Concrètement, Goldsmith a constaté que le rythme fondamental de pulsation de R Leonis s’est raccourci d’environ trois jours depuis le XIXe siècle. Pour une étoile dont le battement est « réglé comme une horloge », il s’agit d’un véritable bouleversement. Selon le chercheur, nous assistons à l’évolution réelle et en direct de cette étoile vieillissante.
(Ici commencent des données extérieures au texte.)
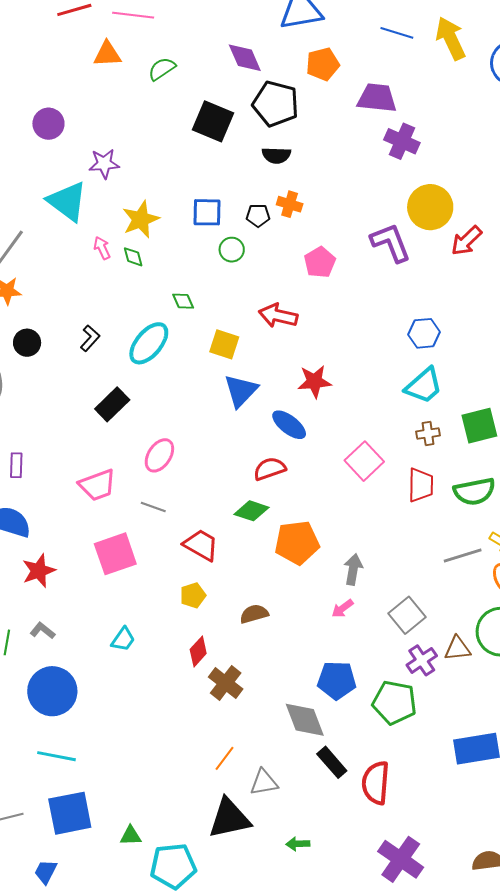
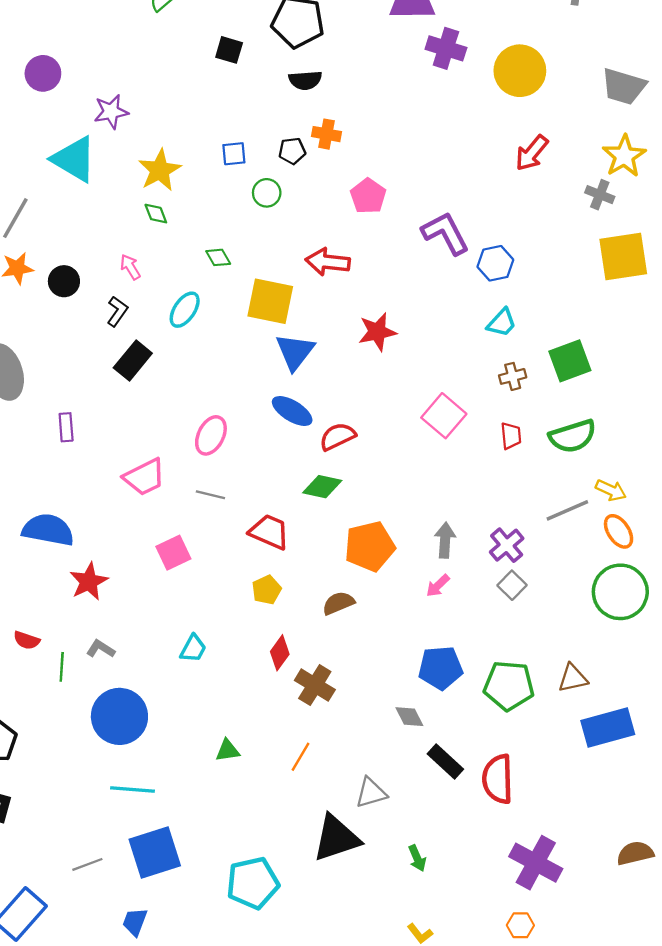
black square: (213, 121) -> (229, 50), size x0.6
yellow circle: (430, 207) -> (520, 71), moved
blue square: (207, 212) -> (234, 154), size x0.7
purple L-shape: (391, 243) -> (445, 233), moved
pink arrow: (102, 248) -> (130, 267), moved
black circle: (27, 343) -> (64, 281), moved
cyan ellipse: (149, 343) -> (185, 310), size x0.7
yellow square: (224, 344) -> (270, 301), size x1.4
cyan trapezoid: (424, 386) -> (502, 323), size x0.7
black rectangle: (112, 404) -> (133, 361), moved
blue ellipse: (289, 425) -> (292, 411), moved
purple rectangle: (16, 465) -> (66, 427), moved
red trapezoid: (421, 485) -> (511, 436), size x0.7
orange pentagon: (297, 543) -> (370, 546), moved
pink square: (115, 554) -> (173, 553), size x0.7
gray square: (407, 615) -> (512, 585), size x0.7
brown triangle: (457, 649) -> (573, 678), moved
purple cross: (422, 660) -> (507, 545), moved
gray diamond: (305, 720) -> (409, 717), size x0.6
orange line: (225, 758) -> (301, 757), moved
green triangle: (131, 836) -> (228, 750), moved
green arrow: (298, 844) -> (417, 858), turned -105
cyan pentagon: (173, 866) -> (253, 883), moved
En effet, une variable Mira en fin de vie brûle ses dernières réserves d’énergie, modifiant ainsi sa structure interne.
Cette modification du rythme de pulsation de R Leonis n’est cependant pas linéaire : Goldsmith a constaté des variations de cycles s’étalant sur plusieurs décennies – autour de 35 et 98 ans. La géante rouge semble ainsi pulser à plusieurs cadences simultanées.
Le chercheur a aussi fait une découverte étrange à propos de la poussière entourant R Leonis, selon Space.com : ces « nuages » évoluent eux aussi en devenant tantôt plus épais, tantôt plus fins, ce qui influence de manière significative notre perception de l’étoile.
Si l’étude de Goldsmith repose sur une base de données historique impressionnante, le bond technologique entre les estimations visuelles de 1820 et la précision des caméras CCD des télescopes actuels interroge : ces variations sont-elles dues au comportement réel de l’étoile ou simplement aux méthodes d’observation ?
Et quand bien même il s’agirait du comportement de R Leonis : cette évolution du rythme constitue-t-elle une tendance durable ? Les observations réalisées sur les prochaines décennies devraient être déterminantes. Quoi qu’il en soit, si les déductions de Goldsmith s’avèrent correctes, nous disposons d’un privilège rare, celui d’être aux premières loges pour contempler l’agonie d’un astre.